Television can be transforming -- but not for every programmer. Cable TV was always pegged to this "transformation" level, always set to be much more than just "television."

You know the HBO marketing line "It's not TV; It's HBO." That seems like a bold statement. But it should pertain to all cable TV -- at least for the money consumers pay. It doesn't.

There are exceptions: AMC was a small, nondescript movie channel, now transformed to a channel of award-winning and critically acclaimed shows, thanks in part to Charlie Collier, president of AMC Networks.

Speaking at the 4A's Transformation LA event, Collier said, "I'm not a transformation guru." Still, later on, he said of his network: "The business and the brand are transforming together."

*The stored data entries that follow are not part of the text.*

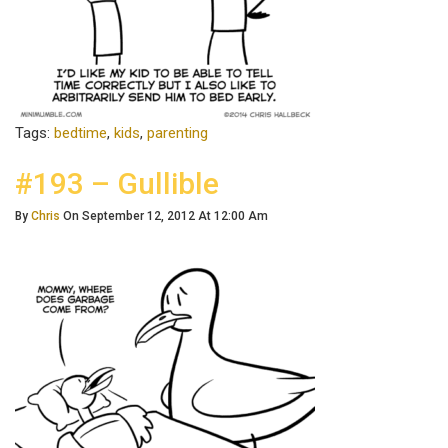
Tags:
bedtime
,
kids
,
parenting
#193 – Gullible
By
Chris
On September 12, 2012 At 12:00 Am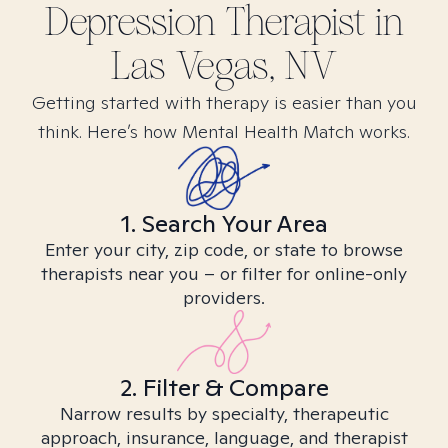
Depression
Therapist in
Las Vegas, NV
Getting started with therapy is easier than you
think. Here’s how Mental Health Match works.
1. Search Your Area
Enter your city, zip code, or state to browse
therapists near you – or filter for online-only
providers.
2. Filter & Compare
Narrow results by specialty, therapeutic
approach, insurance, language, and therapist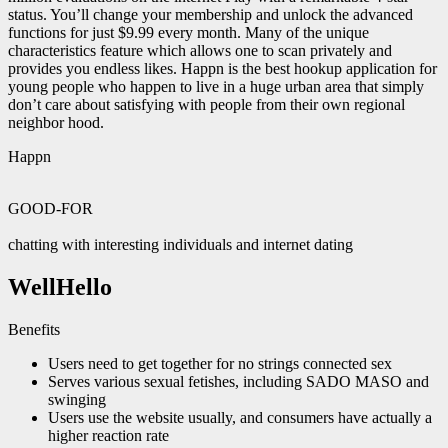
status. You’ll change your membership and unlock the advanced
functions for just $9.99 every month. Many of the unique
characteristics feature which allows one to scan privately and
provides you endless likes. Happn is the best hookup application for
young people who happen to live in a huge urban area that simply
don’t care about satisfying with people from their own regional
neighbor hood.
Happn
GOOD-FOR
chatting with interesting individuals and internet dating
WellHello
Benefits
Users need to get together for no strings connected sex
Serves various sexual fetishes, including SADO MASO and
swinging
Users use the website usually, and consumers have actually a
higher reaction rate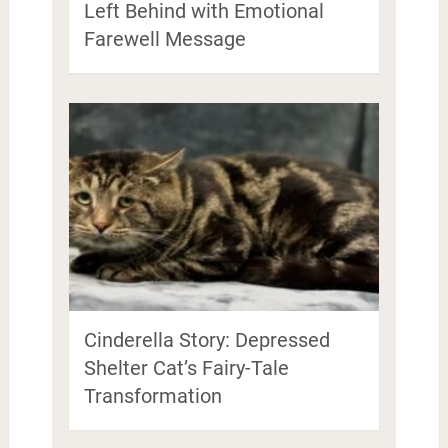
Left Behind with Emotional
Farewell Message
Cinderella Story: Depressed
Shelter Cat’s Fairy-Tale
Transformation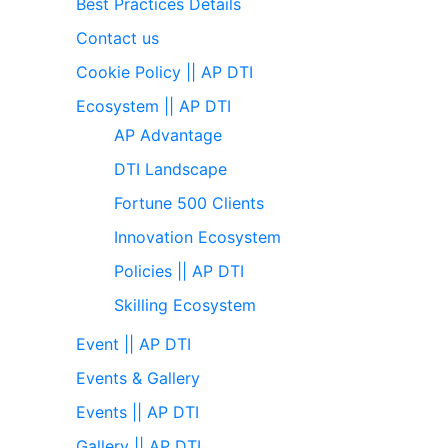
Best Practices Details
Contact us
Cookie Policy || AP DTI
Ecosystem || AP DTI
AP Advantage
DTI Landscape
Fortune 500 Clients
Innovation Ecosystem
Policies || AP DTI
Skilling Ecosystem
Event || AP DTI
Events & Gallery
Events || AP DTI
Gallery || AP DTI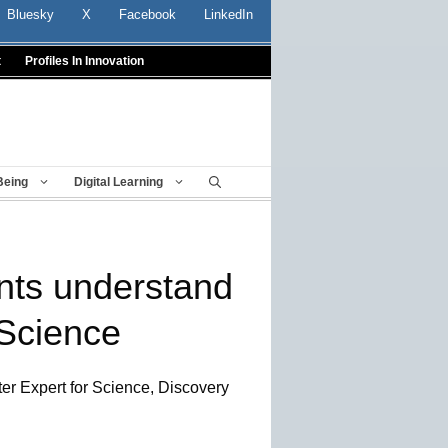
Bluesky
X
Facebook
LinkedIn
t
Profiles In Innovation
Being
Digital Learning
nts understand
 Science
ter Expert for Science, Discovery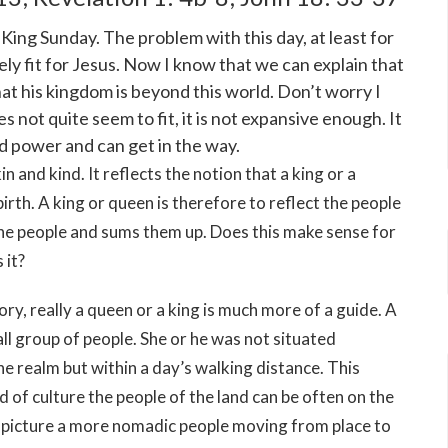
 King Sunday. The problem with this day, at least for
irely fit for Jesus. Now I know that we can explain that
that his kingdom is beyond this world. Don’t worry I
s not quite seem to fit, it is not expansive enough. It
d power and can get in the way.
n and kind. It reflects the notion that a king or a
birth. A king or queen is therefore to reflect the people
f the people and sums them up. Does this make sense for
 it?
tory, really a queen or a king is much more of a guide. A
ll group of people. She or he was not situated
 realm but within a day’s walking distance. This
nd of culture the people of the land can be often on the
 picture a more nomadic people moving from place to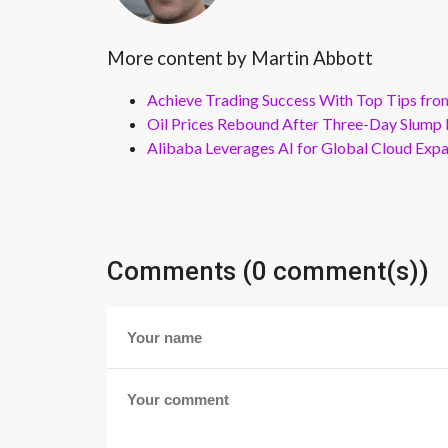
More content by Martin Abbott
Achieve Trading Success With Top Tips fro
Oil Prices Rebound After Three-Day Slump 
Alibaba Leverages AI for Global Cloud Exp
Comments (0 comment(s))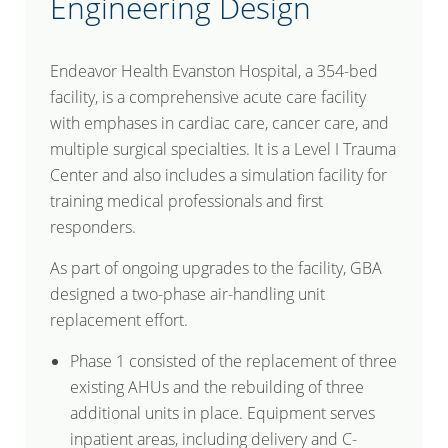
Engineering Design
Endeavor Health Evanston Hospital, a 354-bed
facility, is a comprehensive acute care facility
with emphases in cardiac care, cancer care, and
multiple surgical specialties. It is a Level I Trauma
Center and also includes a simulation facility for
training medical professionals and first
responders.
As part of ongoing upgrades to the facility, GBA
designed a two-phase air-handling unit
replacement effort.
Phase 1 consisted of the replacement of three
existing AHUs and the rebuilding of three
additional units in place. Equipment serves
inpatient areas, including delivery and C-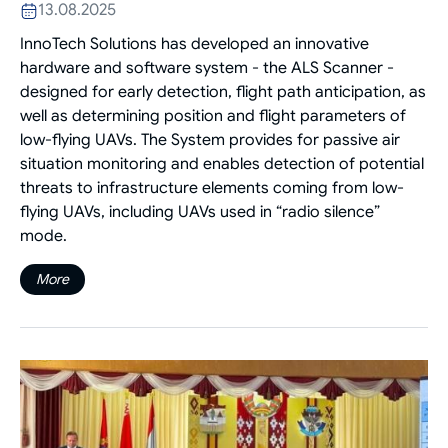
13.08.2025
InnoTech Solutions has developed an innovative
hardware and software system - the ALS Scanner -
designed for early detection, flight path anticipation, as
well as determining position and flight parameters of
low-flying UAVs. The System provides for passive air
situation monitoring and enables detection of potential
threats to infrastructure elements coming from low-
flying UAVs, including UAVs used in “radio silence”
mode.
More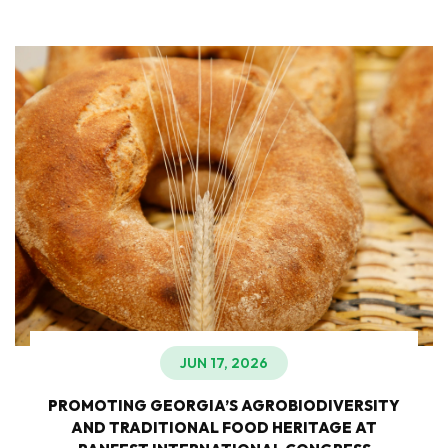
JUN 17, 2026
PROMOTING GEORGIA’S AGROBIODIVERSITY
AND TRADITIONAL FOOD HERITAGE AT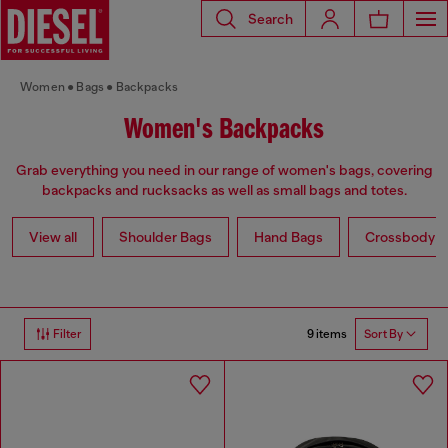
Search
Women
Bags
Backpacks
Women's Backpacks
Grab everything you need in our range of women's bags, covering
backpacks and rucksacks as well as small bags and totes.
View all
Shoulder Bags
Hand Bags
Crossbody b
9 items
Filter
Sort By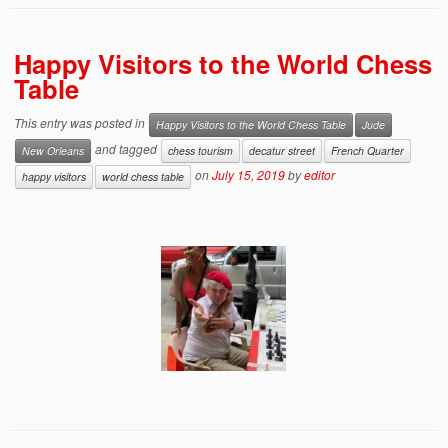
Happy Visitors to the World Chess
Table
This entry was posted in
Happy Visitors to the World Chess Table
Jude
and tagged
New Orleans
chess tourism
decatur street
French Quarter
on
July 15, 2019
by
editor
happy visitors
world chess table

Perhaps it's no surprise that AMC modeled itself after the you-know-what-pay-movie channel. "We used to look at HBO," said Collier. "We used to think, 'Wouldn't it be great to leverage a ‘Sopranos’ or ‘Sex in the City'?" But AMC didn't have anything like that. It had older films, like 1960s’ movie "Cool Hand Luke."  Not exactly top-of-mind programming.

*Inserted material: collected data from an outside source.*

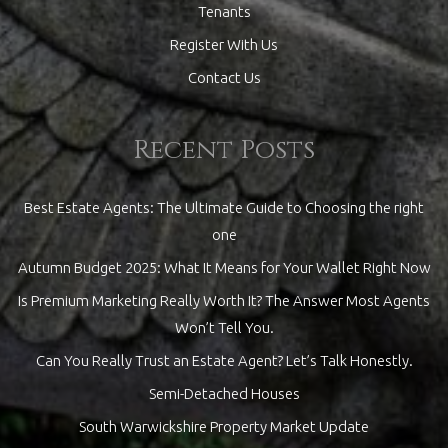
Tenants
Register With Us
Contact Us
Recent Posts
Best Estate Agents: The Ultimate Guide to Choosing the right
one
Autumn Budget 2025: What It Means for Your Wallet Right Now
Is Premium Marketing Really Worth It? The Answer Most Agents
Won’t Tell You.
Can You Really Trust an Estate Agent? Let’s Talk Honestly.
Semi-Detached Houses
South Warwickshire Property Market Update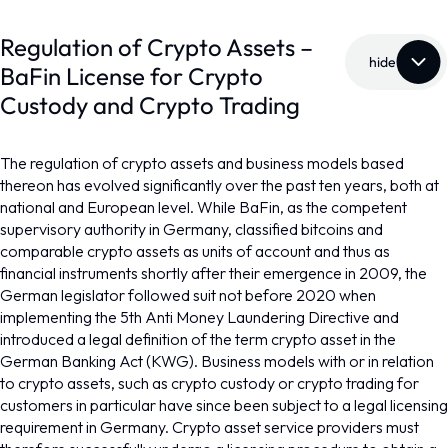
Regulation of Crypto Assets –
hide
BaFin License for Crypto
Custody and Crypto Trading
The regulation of crypto assets and business models based
thereon has evolved significantly over the past ten years, both at
national and European level. While BaFin, as the competent
supervisory authority in Germany, classified bitcoins and
comparable crypto assets as units of account and thus as
financial instruments shortly after their emergence in 2009, the
German legislator followed suit not before 2020 when
implementing the 5th Anti Money Laundering Directive and
introduced a legal definition of the term crypto asset in the
German Banking Act (KWG). Business models with or in relation
to crypto assets, such as crypto custody or crypto trading for
customers in particular have since been subject to a legal licensing
requirement in Germany. Crypto asset service providers must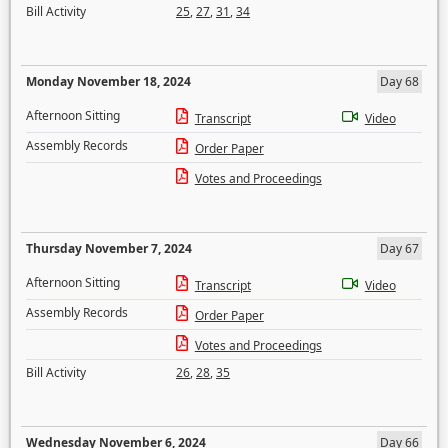
Bill Activity
25
,
27
,
31
,
34
Monday November 18, 2024
Day 68
Afternoon Sitting
Transcript
Video
Assembly Records
Order Paper
Votes and Proceedings
Thursday November 7, 2024
Day 67
Afternoon Sitting
Transcript
Video
Assembly Records
Order Paper
Votes and Proceedings
Bill Activity
26
,
28
,
35
Wednesday November 6, 2024
Day 66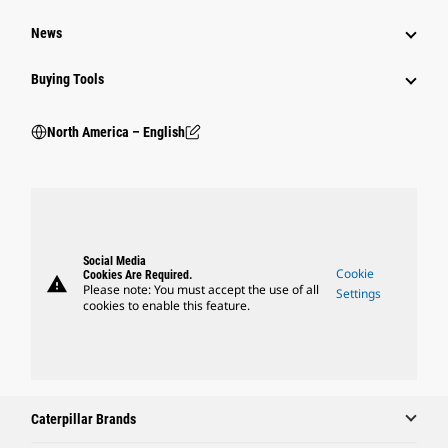
News
Buying Tools
North America – English
Social Media
Cookie
Cookies Are Required.
warning
Please note: You must accept the use of all
Settings
cookies to enable this feature.
Caterpillar Brands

What now drives AMC's programming strategy? Collier said the network looks at stuff that is "unexpected and uncompromising."  So "The Walking Dead" is nothing like "Mad Men," which is nothing like "The Killing."

"We don't want one show to look like another," he said. But he said that other cable networks, like HGTV, do just that. Collier wasn't dismissive of HGTV. Yet from a broader point of view, from cable's somewhat original revolutionary promise, is AMC truly different? Not yet.

Now AMC is starting its first big reality TV show -- about, what else, the real world of advertising, a look at what "Mad Men" might be like now.

"The Pitch" is about advertising agencies pitching against each other for business. One key message in a show trailer came from an advertising executive, seemingly echoing what viewers might want:  "This is a business without rules."

Yes. Bring on more advertising, TV shows (broadcast and cable) and digital content, without rules. Does that sound dangerous? Exactly.